October 3, 2011 – There’s something about the moments before and during postseason games on the road. When you’re team is about to take on one of the best clubs — and the best pitcher in 24 game winner Justin Verlander — in the league in a hostile atmosphere, you can almost feel the adrenaline in your veins. I’ve talked about times like the one I am in the middle of right now with Derek Jeter, and he has always acknowledged it to one of his favorite experiences in or away from the game.

“I like hearing the fans boo me,” Jeter said to me in spring training. “It makes you want to silence them. It only motivates me.”

Game 3 of the ALDS has just begun in Detroit, a tough town where the fan-base smells blood in the wake of the Yankees Game 2 loss. Comerica Park was rocking long before the game began. It appeared as if every seat was filled before the pre-game introductions, and everyone in the stands was and is still waving white towels. Derek Jeter was booed for almost 10 seconds when he walked to the plate to start the game — and he responded by hitting the first pitch of the game up the middle for a single. The hit silenced the crowd.

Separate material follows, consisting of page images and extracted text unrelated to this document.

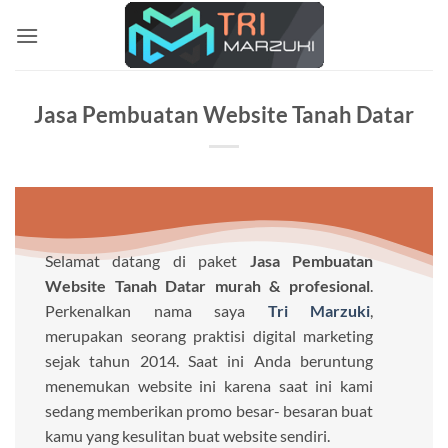
Skip
to
content
Jasa Pembuatan Website Tanah Datar
Selamat datang di paket
Jasa Pembuatan
Website Tanah Datar murah & profesional
.
Perkenalkan nama saya
Tri Marzuki
,
merupakan seorang praktisi digital marketing
sejak tahun 2014. Saat ini Anda beruntung
menemukan website ini karena saat ini kami
sedang memberikan promo besar- besaran buat
kamu yang kesulitan buat website sendiri.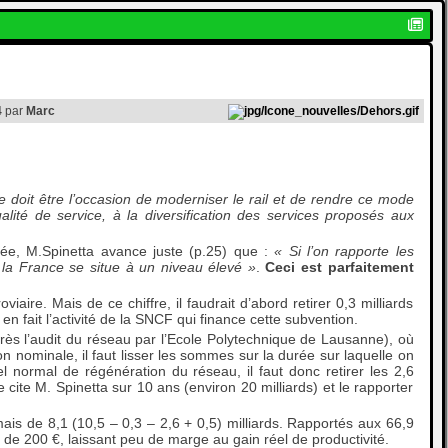
4
par
Marc
 doit être l’occasion de moderniser le rail et de rendre ce mode
alité de service, à la diversification des services proposés aux
rée, M.Spinetta avance juste (p.25) que :
« Si l’on rapporte les
 la France se situe à un niveau élevé »
.
Ceci est parfaitement
aire. Mais de ce chiffre, il faudrait d’abord retirer 0,3 milliards
t en fait l’activité de la SNCF qui finance cette subvention.
près l’audit du réseau par l’Ecole Polytechnique de Lausanne), où
ion nominale, il faut lisser les sommes sur la durée sur laquelle on
l normal de régénération du réseau, il faut donc retirer les 2,6
cite M. Spinetta sur 10 ans (environ 20 milliards) et le rapporter
mais de 8,1 (10,5 – 0,3 – 2,6 + 0,5) milliards. Rapportés aux 66,9
 de 200 €, laissant peu de marge au gain réel de productivité.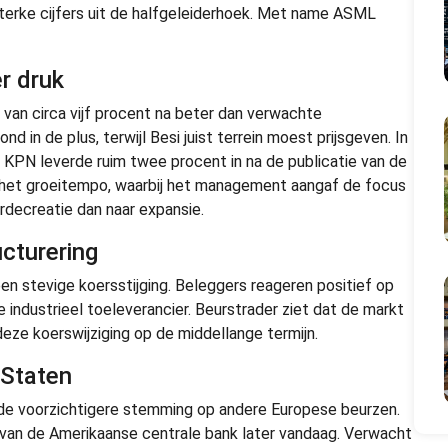
terke cijfers uit de halfgeleiderhoek. Met name ASML
r druk
an circa vijf procent na beter dan verwachte
d in de plus, terwijl Besi juist terrein moest prijsgeven. In
 KPN leverde ruim twee procent in na de publicatie van de
p het groeitempo, waarbij het management aangaf de focus
decreatie dan naar expansie.
cturering
n stevige koersstijging. Beleggers reageren positief op
 industrieel toeleverancier. Beurstrader ziet dat de markt
deze koerswijziging op de middellange termijn.
 Staten
de voorzichtigere stemming op andere Europese beurzen.
van de Amerikaanse centrale bank later vandaag. Verwacht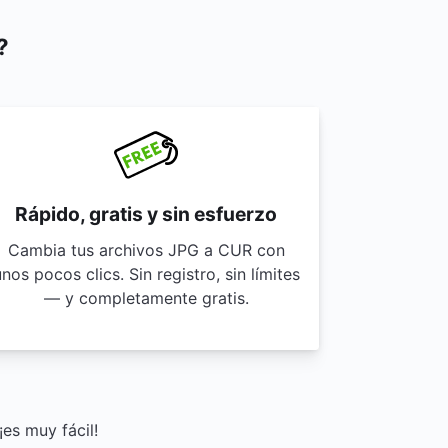
?
Rápido, gratis y sin esfuerzo
Cambia tus archivos JPG a CUR con
nos pocos clics. Sin registro, sin límites
— y completamente gratis.
es muy fácil!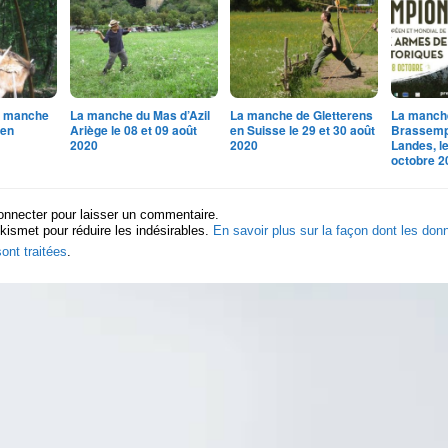
la manche
La manche du Mas d’Azil
La manche de Gletterens
La manch
 en
Ariège le 08 et 09 août
en Suisse le 29 et 30 août
Brassemp
2020
2020
Landes, le
octobre 2
onnecter pour laisser un commentaire.
Akismet pour réduire les indésirables.
En savoir plus sur la façon dont les do
ont traitées
.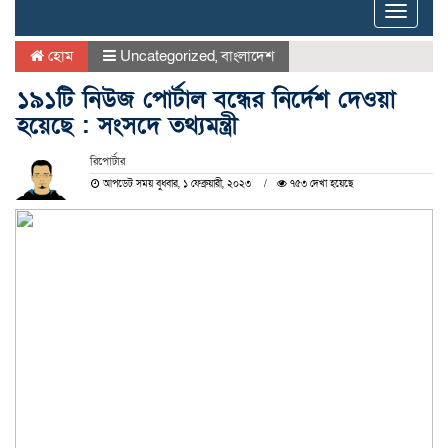
Toggle
naviga
হোম
Uncategorized
,
বাংলাদেশ
১৯১টি নিউজ পোর্টাল বন্ধের নির্দেশ দেওয়া
হয়েছে : সংসদে তথ্যমন্ত্রী
রিপোর্টার
আপডেট সময় বুধবার, ১ ফেব্রুয়ারী, ২০২৩
৭৫৩ দেখা হয়েছে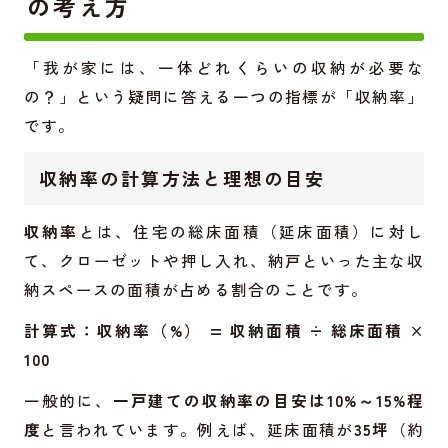
の考え方
「我が家には、一体どれくらいの収納が必要な
の？」という疑問に答える一つの指標が「収納率」
です。
収納率の計算方法と理想の目安
収納率
とは、住宅の総床面積（延床面積）に対し
て、クローゼットや押し入れ、納戸といった主な収
納スペースの面積が占める割合のことです。
計算式：収納率（%） = 収納面積 ÷ 総床面積 ×
100
一般的に、
一戸建ての収納率の目安は10%～15%程
度
と言われています。例えば、延床面積が
35坪
（約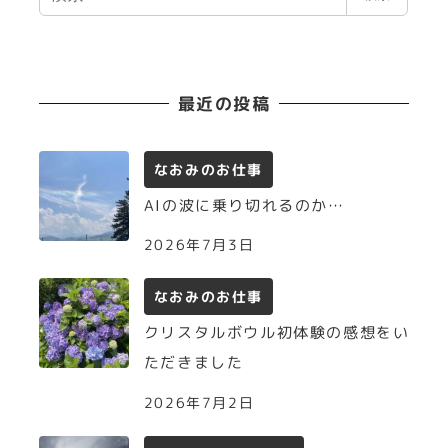
索
最近の投稿
なおみのお仕事
AIの波に乗り切れるのか…
2026年7月3日
なおみのお仕事
クリスタルボウル初体験の感想をい
ただきました
2026年7月2日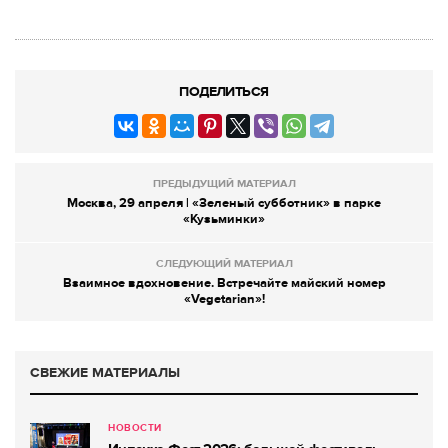
ПОДЕЛИТЬСЯ
ПРЕДЫДУЩИЙ МАТЕРИАЛ
Москва, 29 апреля | «Зеленый субботник» в парке
«Кузьминки»
СЛЕДУЮЩИЙ МАТЕРИАЛ
Взаимное вдохновение. Встречайте майский номер
«Vegetarian»!
СВЕЖИЕ МАТЕРИАЛЫ
НОВОСТИ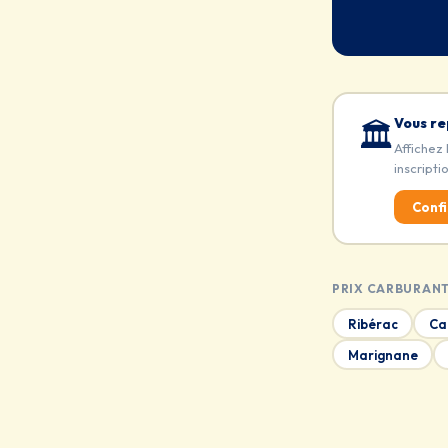
Vous re
🏛️
Affichez 
inscripti
Confi
PRIX CARBURANT
Ribérac
Ca
Marignane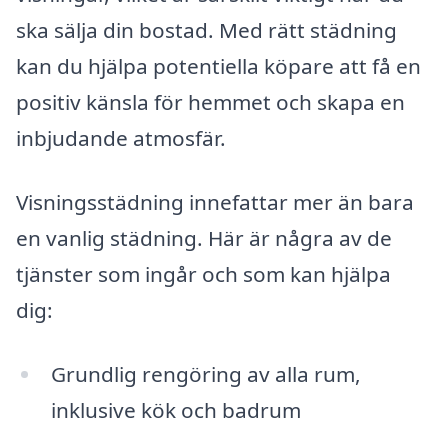
ska sälja din bostad. Med rätt städning
kan du hjälpa potentiella köpare att få en
positiv känsla för hemmet och skapa en
inbjudande atmosfär.
Visningsstädning innefattar mer än bara
en vanlig städning. Här är några av de
tjänster som ingår och som kan hjälpa
dig:
Grundlig rengöring av alla rum,
inklusive kök och badrum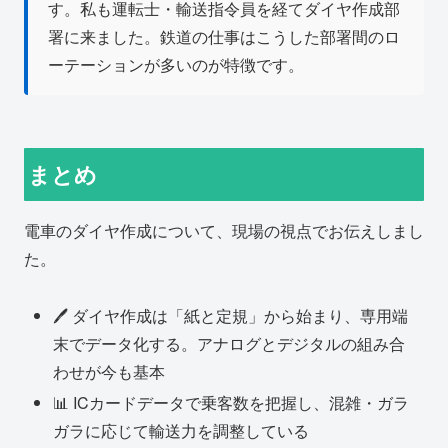
す。私も運転士・輸送指令員を経てダイヤ作成部
署に来ました。鉄道の仕事はこうした部署間のロ
ーテーションが多いのが特徴です。
まとめ
電車のダイヤ作成について、現場の視点でお伝えしまし
た。
🖊️ ダイヤ作成は「紙と定規」から始まり、専用端
末でデータ化する。アナログとデジタルの組み合
わせが今も基本
📊 ICカードデータで乗客数を把握し、混雑・ガラ
ガラに応じて輸送力を調整している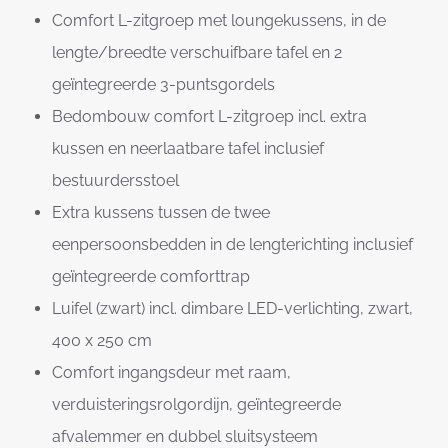
Comfort L-zitgroep met loungekussens, in de
lengte/breedte verschuifbare tafel en 2
geïntegreerde 3-puntsgordels
Bedombouw comfort L-zitgroep incl. extra
kussen en neerlaatbare tafel inclusief
bestuurdersstoel
Extra kussens tussen de twee
eenpersoonsbedden in de lengterichting inclusief
geïntegreerde comforttrap
Luifel (zwart) incl. dimbare LED-verlichting, zwart,
400 x 250 cm
Comfort ingangsdeur met raam,
verduisteringsrolgordijn, geïntegreerde
afvalemmer en dubbel sluitsysteem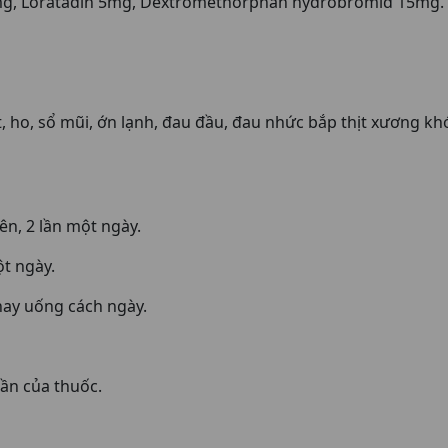
mg, Loratadin 5mg, Dextromethorphan hydrobromid 15mg.
t, ho, sổ mũi, ớn lạnh, đau đầu, đau nhức bắp thịt xương k
ên, 2 lần một ngày.
ột ngày.
hay uống cách ngày.
ần của thuốc.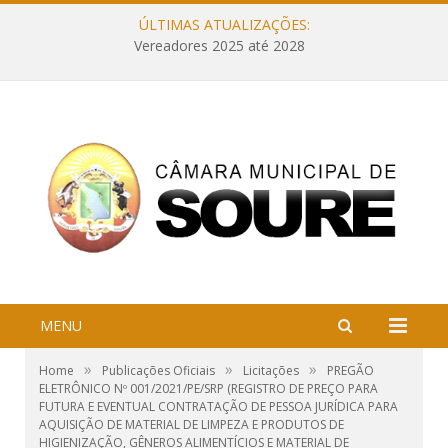
ÚLTIMAS ATUALIZAÇÕES:
Vereadores 2025 até 2028
MENU
»
»
»
Home
Publicações Oficiais
Licitações
PREGÃO
ELETRÔNICO Nº 001/2021/PE/SRP (REGISTRO DE PREÇO PARA
FUTURA E EVENTUAL CONTRATAÇÃO DE PESSOA JURÍDICA PARA
AQUISIÇÃO DE MATERIAL DE LIMPEZA E PRODUTOS DE
HIGIENIZAÇÃO, GÊNEROS ALIMENTÍCIOS E MATERIAL DE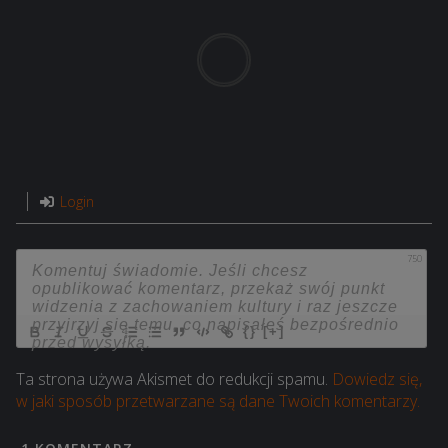
Login
750
{}
[+]
Ta strona używa Akismet do redukcji spamu.
Dowiedz się,
w jaki sposób przetwarzane są dane Twoich komentarzy.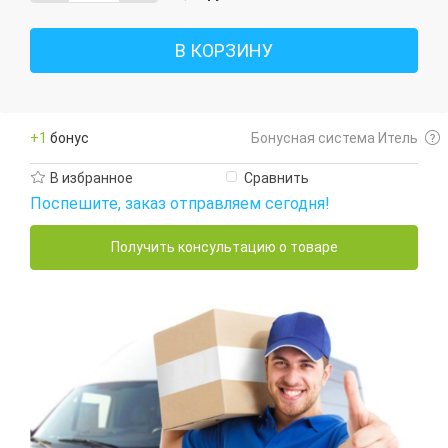
В КОРЗИНУ
+1
бонус
Бонусная система Итель
В избранное
Сравнить
Поспешите, заказ отправляем сегодня!
Получить консультацию о товаре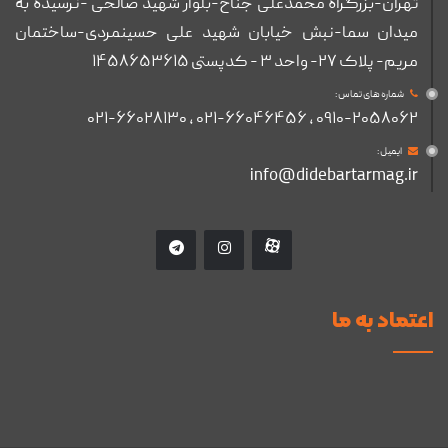
تهران-بزرگراه محمدعلی جناح-بلوار شهید صالحی -نرسیده به
میدان سما-نبش خیابان شهید علی حسینمردی-ساختمان
مریم- پلاک ۲۷- واحد ۳ - کدپستی ۱۴۵۸۶۵۳۶۱۵
شماره های تماس :
۰۹۱۰-۲۰۵۸۰۶۲ , ۰۲۱-۶۶۰۴۶۴۵۶ , ۰۲۱-۶۶۰۲۸۱۳۰
ایمیل :
info@didebartarmag.ir
اعتماد به ما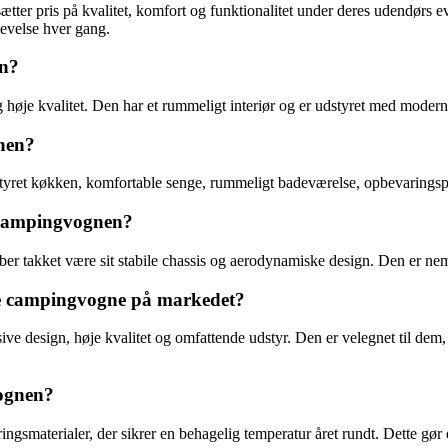
ætter pris på kvalitet, komfort og funktionalitet under deres udendørs e
evelse hver gang.
en?
 høje kvalitet. Den har et rummeligt interiør og er udstyret med moder
nen?
tyret køkken, komfortable senge, rummeligt badeværelse, opbevarings
 campingvognen?
r takket være sit stabile chassis og aerodynamiske design. Den er nem
re campingvogne på markedet?
sive design, høje kvalitet og omfattende udstyr. Den er velegnet til de
vognen?
ringsmaterialer, der sikrer en behagelig temperatur året rundt. Dette 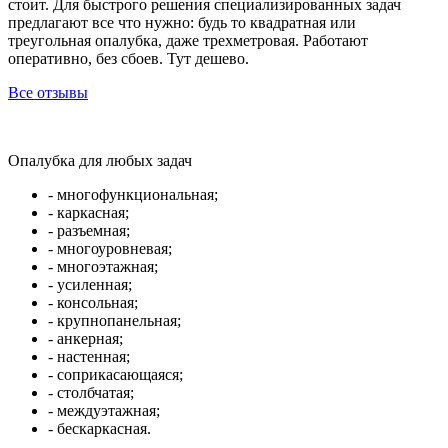
стоит. Для быстрого решения специализированных задач
предлагают все что нужно: будь то квадратная или
треугольная опалубка, даже трехметровая. Работают
оперативно, без сбоев. Тут дешево.
Все отзывы
Опалубка для любых задач
- многофункциональная;
- каркасная;
- разъемная;
- многоуровневая;
- многоэтажная;
- усиленная;
- консольная;
- крупнопанельная;
- анкерная;
- настенная;
- соприкасающаяся;
- столбчатая;
- междуэтажная;
- бескаркасная.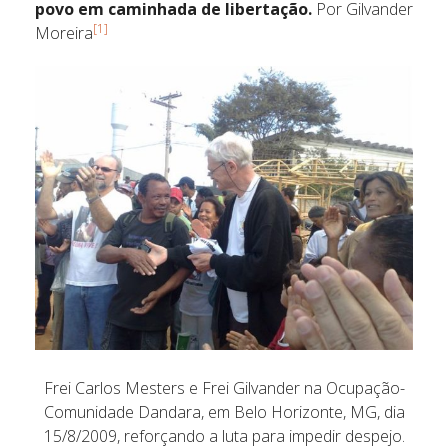
povo em caminhada de libertação.
Por Gilvander
[1]
Moreira
Frei Carlos Mesters e Frei Gilvander na Ocupação-
Comunidade Dandara, em Belo Horizonte, MG, dia
15/8/2009, reforçando a luta para impedir despejo.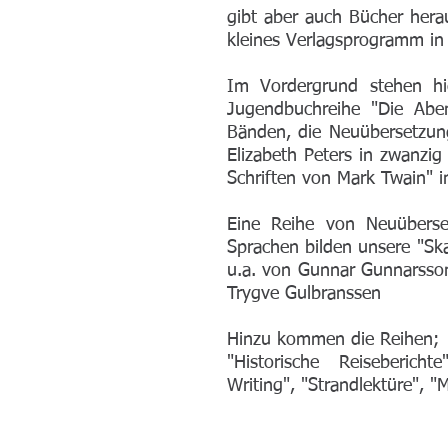
gibt aber auch Bücher herau
kleines Verlagsprogramm in
Im Vordergrund stehen hi
Jugendbuchreihe "Die Abe
Bänden, die Neuübersetzu
Elizabeth Peters in zwanzi
Schriften von Mark Twain" 
Eine Reihe von Neuüberse
Sprachen bilden unsere "Sk
u.a. von Gunnar Gunnarsson
Trygve Gulbranssen
Hinzu kommen die Reihen;
"Historische Reisebericht
Writing", "Strandlektüre", "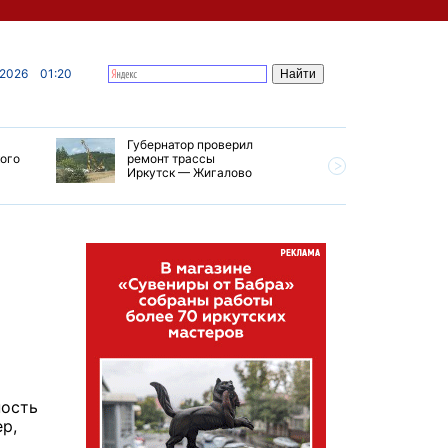
 2026
01:20
Губернатор проверил
В Усолье
кого
ремонт трассы
приступи
Иркутск — Жигалово
первого 
тепловой
ность
р,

The defining sounds and the visual of thousands of people rooting against the Yankees came to a momentary pause when former Tigers star Curtis Granderson followed Jeter by hitting a long fly ball over the outstretched arm of Austin Jackson for a triple. The tree-base hit scored Jeter — and just like that, the Yankees had the upper hand against Verlander and 50,000 of his closest friends. Alex Rodriguez gave the Yankees a 2-0 lead on a ground ball to third base that scored Granderson.

Now, Yankees ace CC Sabathia, who has said that “no atmosphere” rattles him, will take the mound.